Technical Program

Paper Detail

Paper ID	E-3-2.1
Paper Title	INTEGRATION OF SEMI-BLIND SPEECH SOURCE SEPARATION AND VOICE ACTIVITY DETECTION FOR FLEXIBLE SPOKEN DIALOGUE
Authors	Masaya Wake, Graduate School of Informatics, Kyoto University, Japan; Masahito Togami, LINE Corporation, Japan; Kazuyoshi Yoshii, Tatsuya Kawahara, Graduate School of Informatics, Kyoto University, Japan
Session	E-3-2: Speech Separation 2, Sound source separation
Time	Thursday, 10 December, 15:30 - 17:15
Presentation Time:	Thursday, 10 December, 15:30 - 15:45 Check your Time Zone
	All times are in New Zealand Time (UTC +13)

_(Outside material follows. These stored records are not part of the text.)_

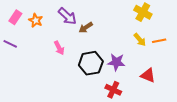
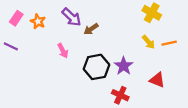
purple star: (116, 62) -> (124, 66), turned 30

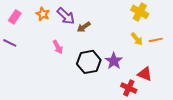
orange star: (38, 21) -> (43, 14), moved
red cross: (120, 95) -> (129, 88), moved

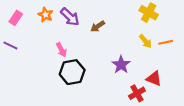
brown arrow: (84, 27) -> (98, 26), moved
black hexagon: (89, 62) -> (72, 72), moved
red cross: (129, 88) -> (137, 93), turned 35

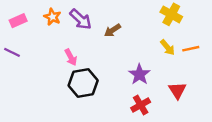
pink rectangle: (16, 18) -> (18, 21), turned 32
red triangle: (154, 78) -> (177, 90), turned 35
red cross: (137, 93) -> (141, 105), moved

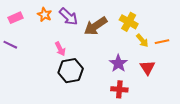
yellow cross: (171, 14) -> (129, 22), moved
brown arrow: (112, 30) -> (95, 26), size x1.6
red triangle: (177, 90) -> (147, 68), moved
red cross: (141, 105) -> (119, 89), turned 35

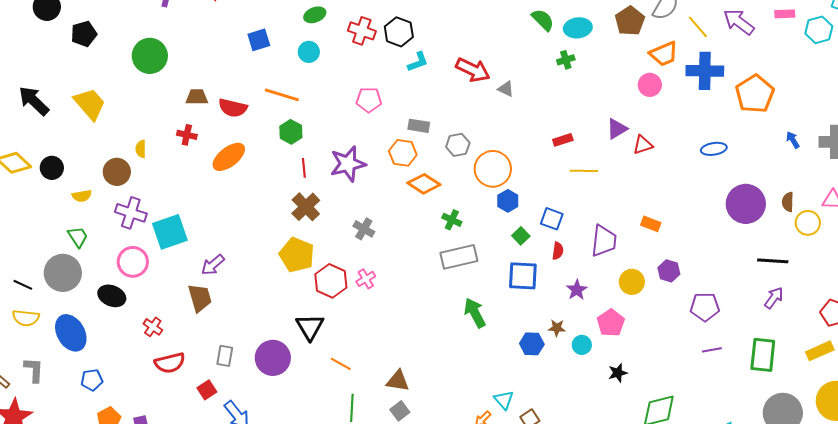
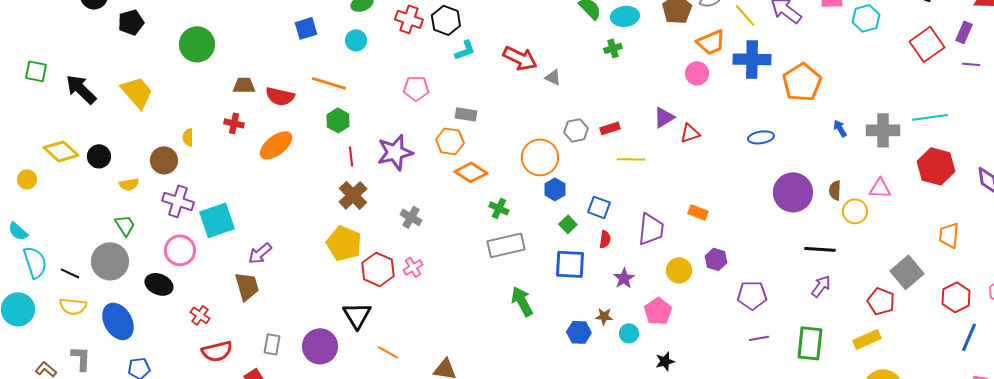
gray hexagon: (458, 145) -> (576, 130), moved

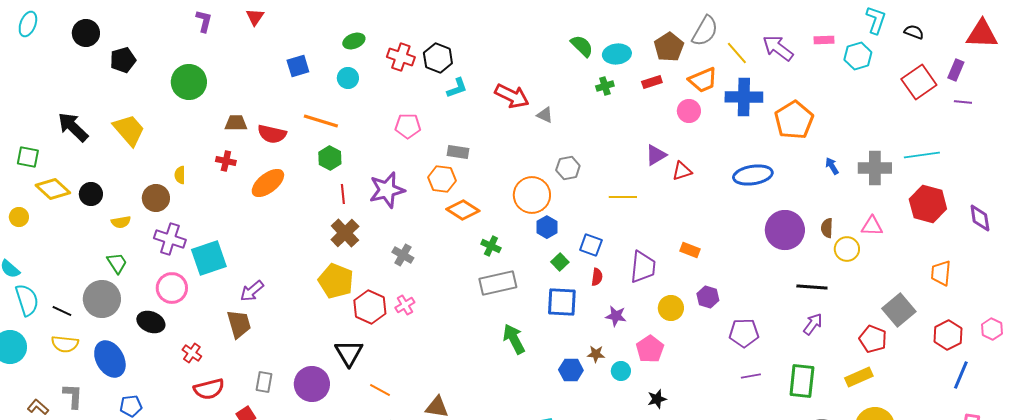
green square: (36, 71) -> (28, 157), moved
red rectangle: (610, 128) -> (652, 82), moved
blue ellipse: (761, 137) -> (753, 175), size x1.5
purple star: (624, 278) -> (616, 316), turned -30

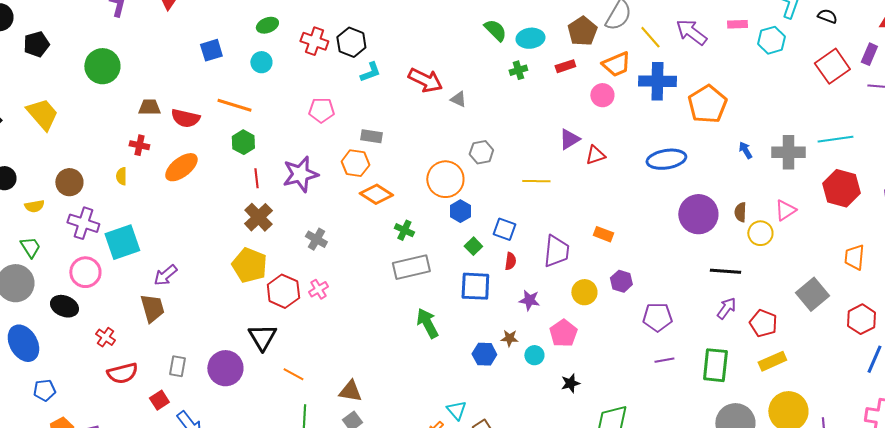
yellow semicircle: (180, 175) -> (121, 176), moved
pink triangle: (872, 226) -> (785, 210), turned -35
red pentagon: (873, 339) -> (763, 323), moved

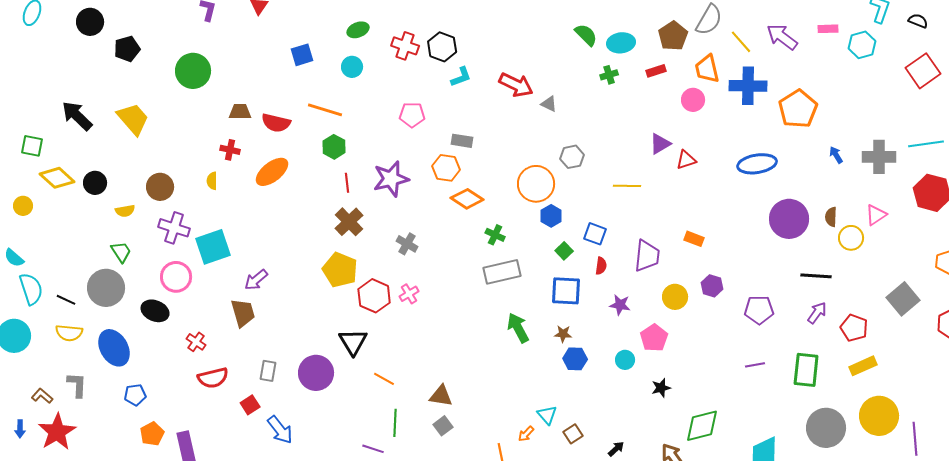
orange trapezoid: (616, 64) -> (707, 69), turned 100
purple pentagon: (657, 317) -> (759, 310), moved
brown star: (509, 338) -> (563, 334), moved

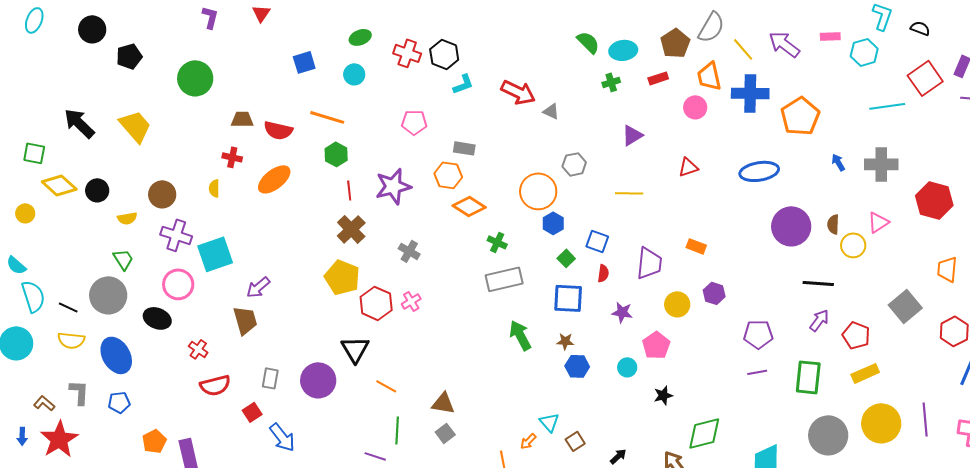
purple triangle: (660, 144) -> (632, 135), moved
cyan line: (926, 144) -> (887, 106), moved
purple pentagon: (759, 310) -> (758, 334), moved
blue pentagon: (135, 395) -> (119, 402), moved
purple line: (915, 439) -> (925, 419), moved

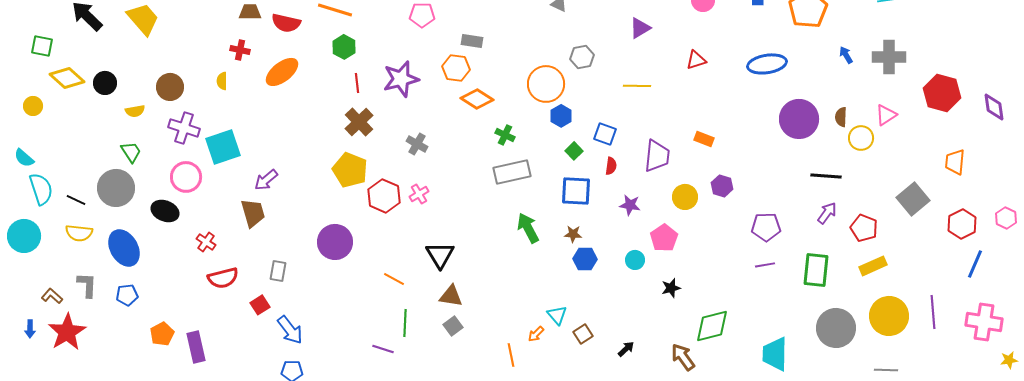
black triangle: (355, 349) -> (440, 255), moved
purple circle: (318, 380) -> (335, 242), moved

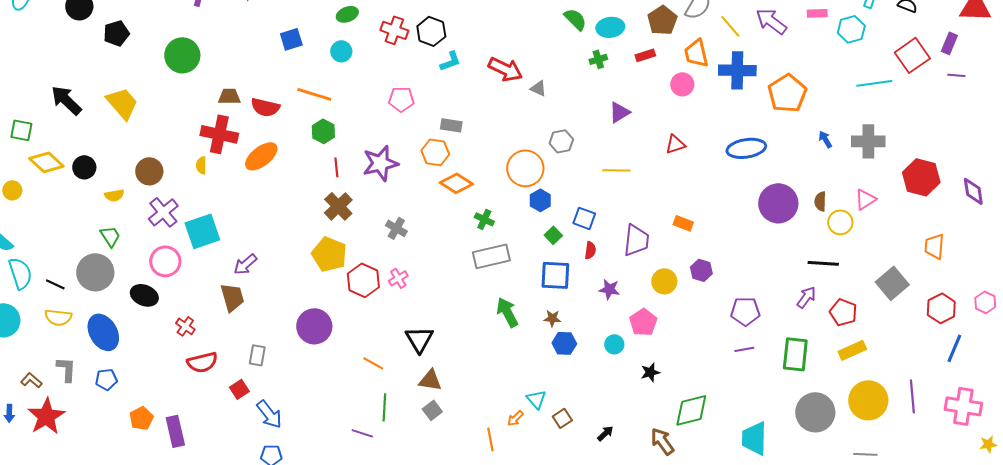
red cross: (240, 50) -> (219, 134), size x1.8
purple cross: (184, 128) -> (163, 212), turned 32
black line: (826, 176) -> (823, 263), moved

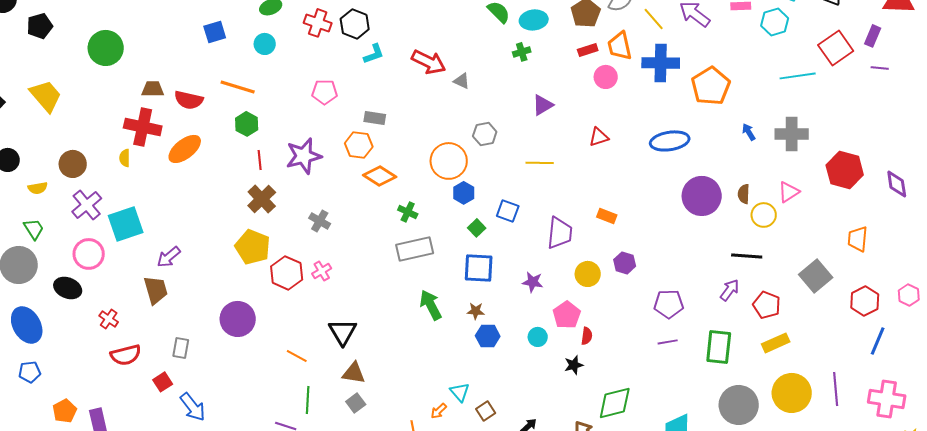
red rectangle: (645, 55) -> (588, 50), moved
red semicircle: (590, 250) -> (587, 336), moved

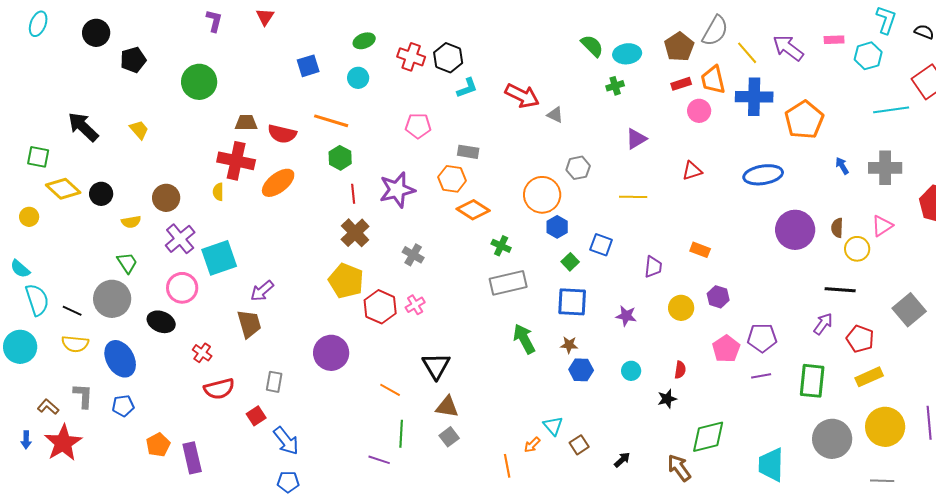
yellow trapezoid: (46, 96) -> (139, 130), size x0.6
purple trapezoid: (560, 233) -> (653, 267), size x0.7
pink pentagon: (567, 315) -> (726, 349), moved

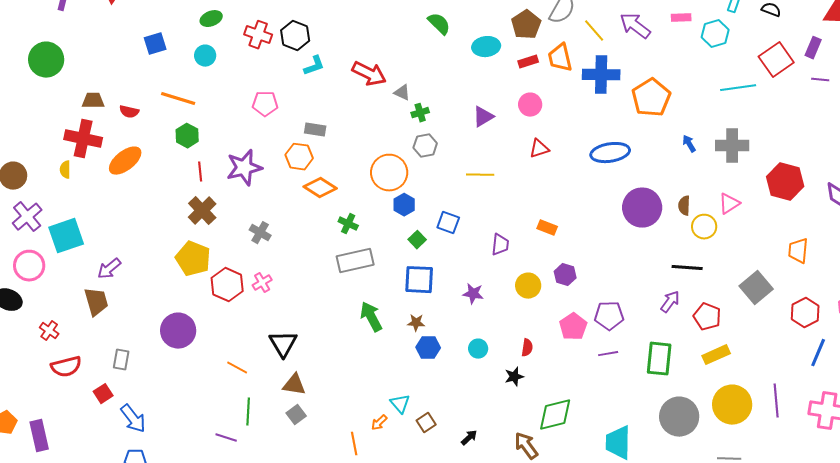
cyan ellipse: (627, 54) -> (486, 47), moved
green cross: (615, 86) -> (420, 113), moved
pink circle: (699, 111) -> (530, 105), moved
red semicircle: (282, 134) -> (129, 112), size x0.7

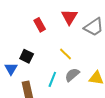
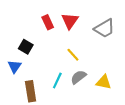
red triangle: (69, 17) -> (70, 21), moved
black square: (27, 56) -> (26, 47), moved

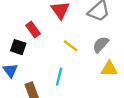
red rectangle: (48, 22) -> (33, 30), moved
gray semicircle: (78, 77) -> (101, 44), moved

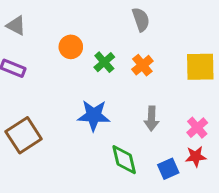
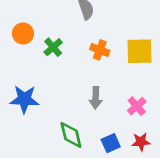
orange cross: (142, 65) -> (100, 50), moved, turned -30
blue star: (94, 115) -> (24, 99), moved
red star: (196, 157) -> (141, 142), moved

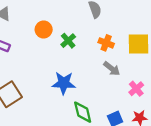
gray arrow: (96, 98) -> (112, 69), moved, turned -54
blue star: (24, 99) -> (64, 83), moved

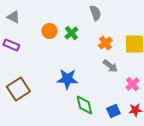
green cross: (68, 41) -> (71, 33), moved
orange cross: (106, 43) -> (105, 43), turned 32

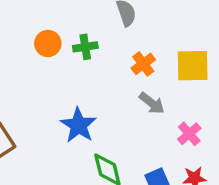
green cross: (71, 33) -> (85, 47), turned 32
blue star: (67, 79) -> (78, 125), turned 30

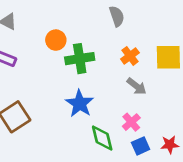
green cross: (85, 47) -> (80, 59), moved, size x1.5
pink cross: (189, 134) -> (131, 122), moved

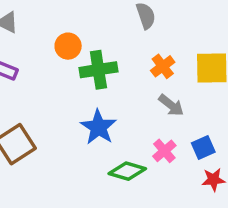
green diamond: (102, 138) -> (127, 171), turned -60
blue square: (141, 146) -> (203, 147), moved

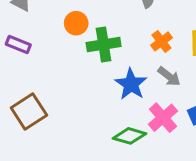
blue star: (98, 127) -> (131, 84), moved
pink cross: (164, 151) -> (163, 118), size x1.4

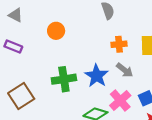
orange cross: (161, 41) -> (119, 44), turned 32
green cross: (104, 45) -> (64, 79), moved

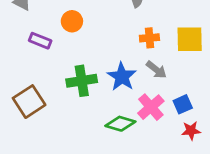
purple rectangle: (13, 47) -> (40, 41), moved

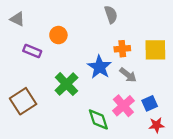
blue star: (122, 77) -> (99, 67), moved
green cross: (82, 81) -> (66, 84), turned -35
green diamond: (120, 124) -> (98, 119), turned 55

Topic	Speech, Language, and Audio (SLA):
Abstract	Conventionally, speech separation (SS) and voice activity detection (VAD) have been investigated separately with a different criteria. In natural dialogue systems such as conversational robots, however, it is critical to accurately separate and detect user utterances even while system’s speaking. This study addresses the integration of semi-blind source separation (SS) and voice activity detection (VAD) using a single recurrent neural network under the condition that the speech source and voice activity of the system are given. This study investigates three methods of integrated networks where SS and VAD are processed simultaneously or sequentially prioritizing each. The proposed methods input a single-channel microphone observation spectrum, a speech source spectrum, and voice activity of the system, and then output a speech source spectrum and voice activity of the user. Each network adopts long short-term memory (LSTM) to take the dependency of speech into account. An experimental evaluation using a dataset of recorded dialogues between a user and the android ERICA shows the proposed method that conducts two tasks sequentially with SS first achieves the best performance for both SS and VAD.